* _Items listed in a dataset_
____________________

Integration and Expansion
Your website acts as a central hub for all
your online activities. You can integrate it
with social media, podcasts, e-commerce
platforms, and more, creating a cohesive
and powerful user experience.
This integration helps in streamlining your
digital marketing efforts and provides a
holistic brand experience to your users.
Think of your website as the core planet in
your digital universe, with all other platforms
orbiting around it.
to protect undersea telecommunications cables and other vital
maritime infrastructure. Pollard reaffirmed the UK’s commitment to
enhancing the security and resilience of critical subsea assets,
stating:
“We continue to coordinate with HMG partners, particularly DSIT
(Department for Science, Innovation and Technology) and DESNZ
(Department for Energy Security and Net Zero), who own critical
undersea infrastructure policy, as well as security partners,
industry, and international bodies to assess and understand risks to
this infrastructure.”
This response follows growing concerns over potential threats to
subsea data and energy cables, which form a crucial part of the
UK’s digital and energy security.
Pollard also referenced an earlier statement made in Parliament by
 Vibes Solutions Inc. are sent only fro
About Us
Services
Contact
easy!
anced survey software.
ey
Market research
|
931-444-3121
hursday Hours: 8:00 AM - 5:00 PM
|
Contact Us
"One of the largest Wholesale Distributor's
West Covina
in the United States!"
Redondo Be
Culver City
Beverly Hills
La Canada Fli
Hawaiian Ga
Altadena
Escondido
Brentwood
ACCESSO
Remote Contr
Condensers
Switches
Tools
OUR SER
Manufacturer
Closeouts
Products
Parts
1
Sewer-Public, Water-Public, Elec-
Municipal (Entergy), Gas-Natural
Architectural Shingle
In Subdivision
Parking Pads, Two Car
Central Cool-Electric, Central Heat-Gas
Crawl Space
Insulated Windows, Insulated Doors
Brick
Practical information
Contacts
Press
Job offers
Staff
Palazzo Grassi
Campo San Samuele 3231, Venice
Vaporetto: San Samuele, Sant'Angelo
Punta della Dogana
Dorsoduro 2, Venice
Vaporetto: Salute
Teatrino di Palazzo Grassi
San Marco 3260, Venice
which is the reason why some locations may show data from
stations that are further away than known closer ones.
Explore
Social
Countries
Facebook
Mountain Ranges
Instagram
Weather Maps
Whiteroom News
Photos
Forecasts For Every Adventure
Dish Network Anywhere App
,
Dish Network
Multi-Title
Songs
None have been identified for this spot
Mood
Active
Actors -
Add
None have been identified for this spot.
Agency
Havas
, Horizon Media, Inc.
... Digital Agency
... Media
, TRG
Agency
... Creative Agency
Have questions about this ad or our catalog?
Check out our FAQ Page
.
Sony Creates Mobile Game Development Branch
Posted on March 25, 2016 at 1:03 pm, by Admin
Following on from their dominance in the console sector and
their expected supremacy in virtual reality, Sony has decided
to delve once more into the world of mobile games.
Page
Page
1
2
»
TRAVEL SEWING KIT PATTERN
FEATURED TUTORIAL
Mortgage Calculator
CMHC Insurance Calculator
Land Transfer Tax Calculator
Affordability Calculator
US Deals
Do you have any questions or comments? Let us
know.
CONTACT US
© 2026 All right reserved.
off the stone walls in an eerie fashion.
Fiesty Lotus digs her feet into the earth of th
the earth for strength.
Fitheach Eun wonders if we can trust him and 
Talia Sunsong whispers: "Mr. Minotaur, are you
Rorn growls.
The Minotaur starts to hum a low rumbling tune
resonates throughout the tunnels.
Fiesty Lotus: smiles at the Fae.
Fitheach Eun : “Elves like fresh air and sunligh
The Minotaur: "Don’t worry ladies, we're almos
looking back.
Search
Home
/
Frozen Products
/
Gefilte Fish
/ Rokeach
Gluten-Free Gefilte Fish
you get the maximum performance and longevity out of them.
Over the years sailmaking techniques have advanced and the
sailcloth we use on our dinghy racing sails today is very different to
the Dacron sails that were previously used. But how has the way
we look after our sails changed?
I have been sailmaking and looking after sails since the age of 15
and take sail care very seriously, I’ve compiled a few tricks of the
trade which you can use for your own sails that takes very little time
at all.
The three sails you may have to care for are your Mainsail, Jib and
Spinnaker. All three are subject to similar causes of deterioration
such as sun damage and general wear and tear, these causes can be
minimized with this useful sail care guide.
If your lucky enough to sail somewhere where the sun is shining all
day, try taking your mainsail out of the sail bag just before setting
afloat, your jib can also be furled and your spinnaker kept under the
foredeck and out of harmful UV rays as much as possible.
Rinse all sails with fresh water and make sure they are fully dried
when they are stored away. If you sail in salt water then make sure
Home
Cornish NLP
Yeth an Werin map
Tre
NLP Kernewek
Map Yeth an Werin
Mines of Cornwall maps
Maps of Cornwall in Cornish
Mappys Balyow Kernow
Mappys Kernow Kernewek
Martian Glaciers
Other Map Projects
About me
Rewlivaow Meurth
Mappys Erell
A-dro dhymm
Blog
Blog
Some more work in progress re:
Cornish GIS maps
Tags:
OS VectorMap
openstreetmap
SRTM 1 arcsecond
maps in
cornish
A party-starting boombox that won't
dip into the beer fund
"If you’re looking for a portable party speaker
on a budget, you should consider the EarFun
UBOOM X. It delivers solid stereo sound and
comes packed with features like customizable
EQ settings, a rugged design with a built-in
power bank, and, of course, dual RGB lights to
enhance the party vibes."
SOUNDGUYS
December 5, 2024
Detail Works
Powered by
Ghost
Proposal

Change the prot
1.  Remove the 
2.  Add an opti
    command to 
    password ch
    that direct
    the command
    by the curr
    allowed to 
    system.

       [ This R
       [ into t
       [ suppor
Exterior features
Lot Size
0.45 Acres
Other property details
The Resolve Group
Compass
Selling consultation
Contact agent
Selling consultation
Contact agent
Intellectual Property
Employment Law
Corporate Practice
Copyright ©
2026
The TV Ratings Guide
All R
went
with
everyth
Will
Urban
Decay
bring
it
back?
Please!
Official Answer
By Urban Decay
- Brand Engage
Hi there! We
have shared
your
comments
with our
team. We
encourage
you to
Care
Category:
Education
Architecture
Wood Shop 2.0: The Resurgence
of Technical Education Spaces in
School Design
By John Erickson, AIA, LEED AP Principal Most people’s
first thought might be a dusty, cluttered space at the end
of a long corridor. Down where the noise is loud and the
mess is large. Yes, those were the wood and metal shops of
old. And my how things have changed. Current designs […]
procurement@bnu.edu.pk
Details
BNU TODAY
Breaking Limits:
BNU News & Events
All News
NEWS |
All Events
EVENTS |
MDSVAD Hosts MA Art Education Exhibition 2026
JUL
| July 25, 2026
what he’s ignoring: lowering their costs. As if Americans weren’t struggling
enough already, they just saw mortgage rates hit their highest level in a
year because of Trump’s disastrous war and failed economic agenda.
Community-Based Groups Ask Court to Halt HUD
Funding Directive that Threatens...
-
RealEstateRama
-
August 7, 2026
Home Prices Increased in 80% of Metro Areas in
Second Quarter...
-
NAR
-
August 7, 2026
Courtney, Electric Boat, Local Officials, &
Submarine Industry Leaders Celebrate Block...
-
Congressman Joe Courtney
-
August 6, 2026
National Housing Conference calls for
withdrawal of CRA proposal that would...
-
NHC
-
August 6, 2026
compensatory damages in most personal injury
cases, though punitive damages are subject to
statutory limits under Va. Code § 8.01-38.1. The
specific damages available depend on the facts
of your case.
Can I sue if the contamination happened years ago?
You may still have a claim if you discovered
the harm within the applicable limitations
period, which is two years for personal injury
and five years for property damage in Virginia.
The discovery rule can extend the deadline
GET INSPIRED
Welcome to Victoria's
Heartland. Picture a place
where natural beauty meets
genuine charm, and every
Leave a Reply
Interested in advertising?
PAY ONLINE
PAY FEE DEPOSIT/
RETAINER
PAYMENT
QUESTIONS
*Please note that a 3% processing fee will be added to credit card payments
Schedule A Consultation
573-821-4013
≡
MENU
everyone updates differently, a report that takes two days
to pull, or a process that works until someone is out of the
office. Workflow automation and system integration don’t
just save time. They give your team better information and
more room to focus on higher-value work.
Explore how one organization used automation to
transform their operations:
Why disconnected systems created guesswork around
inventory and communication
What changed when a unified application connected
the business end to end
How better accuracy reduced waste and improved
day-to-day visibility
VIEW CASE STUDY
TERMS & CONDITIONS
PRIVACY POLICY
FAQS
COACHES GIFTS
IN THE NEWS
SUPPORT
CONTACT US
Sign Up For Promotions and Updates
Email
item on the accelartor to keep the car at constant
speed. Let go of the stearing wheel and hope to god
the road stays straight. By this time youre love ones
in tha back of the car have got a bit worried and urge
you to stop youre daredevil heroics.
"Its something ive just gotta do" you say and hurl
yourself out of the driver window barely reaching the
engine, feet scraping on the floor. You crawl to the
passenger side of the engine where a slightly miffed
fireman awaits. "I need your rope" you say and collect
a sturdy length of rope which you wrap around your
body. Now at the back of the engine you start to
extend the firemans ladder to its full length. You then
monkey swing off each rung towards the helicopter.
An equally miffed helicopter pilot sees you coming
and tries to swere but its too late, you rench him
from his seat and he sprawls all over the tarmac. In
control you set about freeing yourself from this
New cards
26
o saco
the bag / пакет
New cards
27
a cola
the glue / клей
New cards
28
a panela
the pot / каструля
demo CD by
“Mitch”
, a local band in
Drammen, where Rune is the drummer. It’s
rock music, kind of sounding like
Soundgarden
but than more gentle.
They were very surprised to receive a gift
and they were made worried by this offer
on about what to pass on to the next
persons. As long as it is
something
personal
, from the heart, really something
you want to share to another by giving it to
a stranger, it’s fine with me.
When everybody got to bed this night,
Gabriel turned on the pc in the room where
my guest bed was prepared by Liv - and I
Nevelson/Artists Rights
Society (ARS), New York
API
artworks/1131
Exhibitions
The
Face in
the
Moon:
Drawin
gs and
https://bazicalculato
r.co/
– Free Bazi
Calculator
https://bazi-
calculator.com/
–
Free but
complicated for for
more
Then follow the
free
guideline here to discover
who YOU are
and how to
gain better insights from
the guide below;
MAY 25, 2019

____________________

* _Task item_
Copy the lines above exactly, beginning at the line that has "PRIVACY POLICY" and stopping after the line that has "say and collect", and omit the rest.

* _Solution for this task_
PRIVACY POLICY
FAQS
COACHES GIFTS
IN THE NEWS
SUPPORT
CONTACT US
Sign Up For Promotions and Updates
Email
item on the accelartor to keep the car at constant
speed. Let go of the stearing wheel and hope to god
the road stays straight. By this time youre love ones
in tha back of the car have got a bit worried and urge
you to stop youre daredevil heroics.
"Its something ive just gotta do" you say and hurl
yourself out of the driver window barely reaching the
engine, feet scraping on the floor. You crawl to the
passenger side of the engine where a slightly miffed
fireman awaits. "I need your rope" you say and collect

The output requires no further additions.